General Information 

Courtesy of George Perkins: "The long NW ridge of the Thumb is one of the two great ridge routes in the Sandias. Although the climbing itself is mediocre, the position the climber finds his or herself in is memorable, as one climbs up on an exposed ridge with great views of Upper La Cueva Canyon to the left and the Rio Grande valley to the right.

"Generally, multiple variations are possible on the 5th class pitches, with the easiest passage being marked by the lack of 'rock lettuce'.

"Although one guidebook warns to allow a full day for this climb, a competent party comfortable simulclimbing or soloing on easier terrain will be able to complete this route in a few hours. Retreat from this route would be time- and gear-consuming; in most instances, continuing over the top and down the standard descent Southeast Ridge (a.k.a., standard descent) would be recommended."

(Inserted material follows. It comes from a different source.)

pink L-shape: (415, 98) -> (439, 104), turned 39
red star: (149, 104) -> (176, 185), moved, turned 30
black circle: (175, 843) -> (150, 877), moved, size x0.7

Courtesy of George Perkins: "The Thumb is the prominent twin summited rock south of the La Luz Trail; the NW ridge ascents the right skyline as viewed from the upper parts of the La Luz. Hike down the La Luz ~1hr to the last West facing switchback before the trail crosses from the S to the N side of La Cueva Canyon. Follow a small trail west (if you cross some rusty water pipes in the first 30', you're at the right place) and ascend to a large ledge and tree directly on the NW ridge, where the route begins. A direct start 150' lower is possible as well."

The described first pitch starts on a smaller ledge with a small tree after about a 15 foot scramble past the end of the wide ramp.


Revised this description June 2014 after climbing it a second time. It now matches well with that shown in the topo in Hill's guide (pg 163, 3rd ed). Also see marked Photo which has been updated.

Pitch 1: At the smaller ledge, head straight up cracks, on or just left of the ridge line. Some choss in the latter part of the pitch. At about 100 feet, look to the right side of the ridge for a south-facing slab. There’s a ~7 inch diameter tree on the far side of the slab top. Belay near here. 5.5, ~100 feet.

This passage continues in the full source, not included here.